Exercise requirements: Only the lines from the start of the data through the one containing "Weiterlesen (426, 1137)" belong in your answer; return them exactly.

START The input

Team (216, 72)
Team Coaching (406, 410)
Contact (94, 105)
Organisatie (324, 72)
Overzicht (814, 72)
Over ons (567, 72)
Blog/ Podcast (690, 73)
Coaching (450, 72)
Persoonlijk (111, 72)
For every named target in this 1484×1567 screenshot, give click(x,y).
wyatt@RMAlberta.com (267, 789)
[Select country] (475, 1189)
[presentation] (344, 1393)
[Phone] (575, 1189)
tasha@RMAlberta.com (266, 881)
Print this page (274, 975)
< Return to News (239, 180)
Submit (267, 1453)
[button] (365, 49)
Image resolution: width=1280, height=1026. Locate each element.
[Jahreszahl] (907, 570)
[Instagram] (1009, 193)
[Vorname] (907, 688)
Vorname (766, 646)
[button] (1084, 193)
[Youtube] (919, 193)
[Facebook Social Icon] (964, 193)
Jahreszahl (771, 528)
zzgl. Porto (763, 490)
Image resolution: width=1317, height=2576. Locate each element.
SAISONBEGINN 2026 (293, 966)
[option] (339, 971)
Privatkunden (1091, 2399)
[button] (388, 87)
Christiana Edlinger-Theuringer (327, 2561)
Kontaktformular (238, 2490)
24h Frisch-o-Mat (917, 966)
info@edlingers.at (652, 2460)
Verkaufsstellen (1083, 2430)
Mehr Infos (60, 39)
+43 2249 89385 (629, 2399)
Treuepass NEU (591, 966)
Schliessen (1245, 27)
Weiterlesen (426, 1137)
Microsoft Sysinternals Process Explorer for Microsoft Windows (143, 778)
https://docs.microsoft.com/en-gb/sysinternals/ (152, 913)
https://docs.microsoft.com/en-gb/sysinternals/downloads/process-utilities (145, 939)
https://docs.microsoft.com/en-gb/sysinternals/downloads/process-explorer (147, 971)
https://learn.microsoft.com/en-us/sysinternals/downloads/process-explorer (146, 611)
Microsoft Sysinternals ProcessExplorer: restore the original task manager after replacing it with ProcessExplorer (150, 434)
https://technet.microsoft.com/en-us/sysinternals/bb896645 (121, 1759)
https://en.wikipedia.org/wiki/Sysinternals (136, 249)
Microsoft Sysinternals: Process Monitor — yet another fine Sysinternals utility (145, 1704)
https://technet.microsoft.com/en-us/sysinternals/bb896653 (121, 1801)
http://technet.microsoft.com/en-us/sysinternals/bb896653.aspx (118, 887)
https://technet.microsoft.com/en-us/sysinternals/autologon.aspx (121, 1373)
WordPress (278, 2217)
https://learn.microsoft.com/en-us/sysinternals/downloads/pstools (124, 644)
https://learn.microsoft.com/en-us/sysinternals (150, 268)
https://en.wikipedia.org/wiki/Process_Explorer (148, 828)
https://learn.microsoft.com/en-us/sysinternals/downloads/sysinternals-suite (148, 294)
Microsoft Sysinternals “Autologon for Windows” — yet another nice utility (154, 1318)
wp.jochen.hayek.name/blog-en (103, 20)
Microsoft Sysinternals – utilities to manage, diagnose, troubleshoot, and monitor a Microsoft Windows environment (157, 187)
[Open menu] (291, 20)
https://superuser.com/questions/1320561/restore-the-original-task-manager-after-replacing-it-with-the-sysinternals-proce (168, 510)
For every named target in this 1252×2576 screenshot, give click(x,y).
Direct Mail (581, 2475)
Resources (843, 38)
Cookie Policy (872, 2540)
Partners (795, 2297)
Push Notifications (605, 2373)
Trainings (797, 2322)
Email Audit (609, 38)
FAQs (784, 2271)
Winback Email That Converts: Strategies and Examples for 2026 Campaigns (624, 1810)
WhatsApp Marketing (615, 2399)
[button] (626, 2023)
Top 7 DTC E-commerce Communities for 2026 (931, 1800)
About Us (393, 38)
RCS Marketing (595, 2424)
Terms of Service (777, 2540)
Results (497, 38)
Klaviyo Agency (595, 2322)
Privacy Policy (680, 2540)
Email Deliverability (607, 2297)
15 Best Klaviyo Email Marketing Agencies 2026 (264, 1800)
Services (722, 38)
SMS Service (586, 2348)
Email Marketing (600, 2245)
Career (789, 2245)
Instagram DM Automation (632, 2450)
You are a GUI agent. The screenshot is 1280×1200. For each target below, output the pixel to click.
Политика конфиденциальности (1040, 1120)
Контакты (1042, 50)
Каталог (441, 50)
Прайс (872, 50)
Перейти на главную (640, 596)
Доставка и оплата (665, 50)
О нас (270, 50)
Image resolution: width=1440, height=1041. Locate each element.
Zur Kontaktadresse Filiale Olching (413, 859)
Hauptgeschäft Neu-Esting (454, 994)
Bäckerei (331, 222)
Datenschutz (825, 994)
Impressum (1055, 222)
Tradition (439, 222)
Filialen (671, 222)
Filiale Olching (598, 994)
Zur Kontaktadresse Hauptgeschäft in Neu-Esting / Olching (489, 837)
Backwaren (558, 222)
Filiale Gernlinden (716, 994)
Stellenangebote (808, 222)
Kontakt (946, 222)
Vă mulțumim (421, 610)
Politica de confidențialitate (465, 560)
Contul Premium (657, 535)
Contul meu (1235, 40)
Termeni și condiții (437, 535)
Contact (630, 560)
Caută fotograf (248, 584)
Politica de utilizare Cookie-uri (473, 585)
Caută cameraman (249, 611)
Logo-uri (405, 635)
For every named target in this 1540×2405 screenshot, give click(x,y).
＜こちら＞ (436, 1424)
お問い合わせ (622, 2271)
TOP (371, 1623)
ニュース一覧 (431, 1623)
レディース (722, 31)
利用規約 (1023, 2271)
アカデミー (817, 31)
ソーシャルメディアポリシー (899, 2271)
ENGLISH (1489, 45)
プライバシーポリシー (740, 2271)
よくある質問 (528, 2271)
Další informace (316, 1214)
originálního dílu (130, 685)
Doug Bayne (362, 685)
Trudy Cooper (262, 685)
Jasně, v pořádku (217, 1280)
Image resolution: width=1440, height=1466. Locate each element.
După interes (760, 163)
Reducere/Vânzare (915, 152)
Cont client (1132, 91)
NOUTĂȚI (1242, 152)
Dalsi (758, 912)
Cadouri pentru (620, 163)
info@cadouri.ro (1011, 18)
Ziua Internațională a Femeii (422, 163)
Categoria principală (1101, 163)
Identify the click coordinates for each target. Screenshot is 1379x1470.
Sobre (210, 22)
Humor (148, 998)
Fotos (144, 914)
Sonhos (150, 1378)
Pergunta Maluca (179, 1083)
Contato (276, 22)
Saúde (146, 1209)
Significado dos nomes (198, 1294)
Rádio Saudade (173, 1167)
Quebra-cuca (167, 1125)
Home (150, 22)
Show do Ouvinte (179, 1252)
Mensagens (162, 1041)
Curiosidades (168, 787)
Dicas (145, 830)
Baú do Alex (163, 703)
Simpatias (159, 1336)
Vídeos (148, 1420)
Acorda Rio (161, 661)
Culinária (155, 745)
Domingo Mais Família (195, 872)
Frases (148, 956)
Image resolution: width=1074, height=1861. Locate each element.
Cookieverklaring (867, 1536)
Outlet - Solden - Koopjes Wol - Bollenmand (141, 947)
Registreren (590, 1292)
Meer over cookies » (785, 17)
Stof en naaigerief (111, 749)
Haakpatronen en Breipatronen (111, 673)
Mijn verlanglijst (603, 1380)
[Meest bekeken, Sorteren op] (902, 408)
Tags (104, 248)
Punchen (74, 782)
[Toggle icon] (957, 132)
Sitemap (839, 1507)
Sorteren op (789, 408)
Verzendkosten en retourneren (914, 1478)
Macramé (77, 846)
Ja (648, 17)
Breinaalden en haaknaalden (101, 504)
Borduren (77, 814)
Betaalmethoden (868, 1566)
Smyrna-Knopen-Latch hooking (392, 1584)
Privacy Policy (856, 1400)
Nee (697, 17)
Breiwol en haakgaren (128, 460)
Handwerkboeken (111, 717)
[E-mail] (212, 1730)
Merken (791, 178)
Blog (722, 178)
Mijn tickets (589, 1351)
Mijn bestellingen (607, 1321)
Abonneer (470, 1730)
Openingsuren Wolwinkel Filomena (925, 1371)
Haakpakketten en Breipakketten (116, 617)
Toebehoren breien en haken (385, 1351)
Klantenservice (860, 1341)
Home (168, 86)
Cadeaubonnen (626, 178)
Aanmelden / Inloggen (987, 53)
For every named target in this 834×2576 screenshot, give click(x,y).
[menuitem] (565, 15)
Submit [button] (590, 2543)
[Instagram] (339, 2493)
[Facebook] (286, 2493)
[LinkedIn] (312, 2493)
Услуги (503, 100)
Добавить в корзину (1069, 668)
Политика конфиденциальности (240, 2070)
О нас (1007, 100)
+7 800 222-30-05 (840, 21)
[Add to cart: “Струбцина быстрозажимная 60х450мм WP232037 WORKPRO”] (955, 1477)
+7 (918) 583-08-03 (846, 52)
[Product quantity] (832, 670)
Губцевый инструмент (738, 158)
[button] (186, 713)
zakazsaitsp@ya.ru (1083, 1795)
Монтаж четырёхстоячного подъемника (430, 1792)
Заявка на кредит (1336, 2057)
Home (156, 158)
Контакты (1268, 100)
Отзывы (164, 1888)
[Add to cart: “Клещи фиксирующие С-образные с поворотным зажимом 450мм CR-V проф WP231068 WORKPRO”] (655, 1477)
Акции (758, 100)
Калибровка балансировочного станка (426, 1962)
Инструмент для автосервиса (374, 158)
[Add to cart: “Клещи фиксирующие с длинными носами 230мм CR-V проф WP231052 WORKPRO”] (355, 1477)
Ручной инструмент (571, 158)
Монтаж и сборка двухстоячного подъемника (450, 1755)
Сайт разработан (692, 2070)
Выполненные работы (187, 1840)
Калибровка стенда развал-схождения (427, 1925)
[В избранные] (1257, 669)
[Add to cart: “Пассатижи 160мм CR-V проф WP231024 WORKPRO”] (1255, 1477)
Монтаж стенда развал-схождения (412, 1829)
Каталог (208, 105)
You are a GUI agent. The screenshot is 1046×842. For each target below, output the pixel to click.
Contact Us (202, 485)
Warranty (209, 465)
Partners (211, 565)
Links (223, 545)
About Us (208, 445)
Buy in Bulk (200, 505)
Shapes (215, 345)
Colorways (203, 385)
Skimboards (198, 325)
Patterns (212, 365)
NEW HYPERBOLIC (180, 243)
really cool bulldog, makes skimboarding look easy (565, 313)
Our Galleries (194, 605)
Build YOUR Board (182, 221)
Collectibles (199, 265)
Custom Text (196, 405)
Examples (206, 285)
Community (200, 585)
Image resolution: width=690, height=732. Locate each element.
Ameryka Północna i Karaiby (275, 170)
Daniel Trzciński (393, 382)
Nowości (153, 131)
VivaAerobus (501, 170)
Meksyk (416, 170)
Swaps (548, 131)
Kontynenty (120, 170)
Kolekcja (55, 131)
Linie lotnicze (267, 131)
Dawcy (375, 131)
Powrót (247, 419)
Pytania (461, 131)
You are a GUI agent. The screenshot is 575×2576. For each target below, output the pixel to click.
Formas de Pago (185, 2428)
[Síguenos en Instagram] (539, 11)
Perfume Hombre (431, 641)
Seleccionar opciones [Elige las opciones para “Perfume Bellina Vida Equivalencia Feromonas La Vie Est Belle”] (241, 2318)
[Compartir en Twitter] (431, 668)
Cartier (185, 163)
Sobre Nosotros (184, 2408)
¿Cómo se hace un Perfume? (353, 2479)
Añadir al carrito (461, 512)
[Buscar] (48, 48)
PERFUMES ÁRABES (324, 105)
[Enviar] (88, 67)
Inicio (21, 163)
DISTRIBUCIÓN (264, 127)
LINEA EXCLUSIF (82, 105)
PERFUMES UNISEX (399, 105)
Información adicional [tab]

END The input

Written response:
Team (216, 72)
Team Coaching (406, 410)
Contact (94, 105)
Organisatie (324, 72)
Overzicht (814, 72)
Over ons (567, 72)
Blog/ Podcast (690, 73)
Coaching (450, 72)
Persoonlijk (111, 72)
For every named target in this 1484×1567 screenshot, give click(x,y).
wyatt@RMAlberta.com (267, 789)
[Select country] (475, 1189)
[presentation] (344, 1393)
[Phone] (575, 1189)
tasha@RMAlberta.com (266, 881)
Print this page (274, 975)
< Return to News (239, 180)
Submit (267, 1453)
[button] (365, 49)
Image resolution: width=1280, height=1026. Locate each element.
[Jahreszahl] (907, 570)
[Instagram] (1009, 193)
[Vorname] (907, 688)
Vorname (766, 646)
[button] (1084, 193)
[Youtube] (919, 193)
[Facebook Social Icon] (964, 193)
Jahreszahl (771, 528)
zzgl. Porto (763, 490)
Image resolution: width=1317, height=2576. Locate each element.
SAISONBEGINN 2026 (293, 966)
[option] (339, 971)
Privatkunden (1091, 2399)
[button] (388, 87)
Christiana Edlinger-Theuringer (327, 2561)
Kontaktformular (238, 2490)
24h Frisch-o-Mat (917, 966)
info@edlingers.at (652, 2460)
Verkaufsstellen (1083, 2430)
Mehr Infos (60, 39)
+43 2249 89385 (629, 2399)
Treuepass NEU (591, 966)
Schliessen (1245, 27)
Weiterlesen (426, 1137)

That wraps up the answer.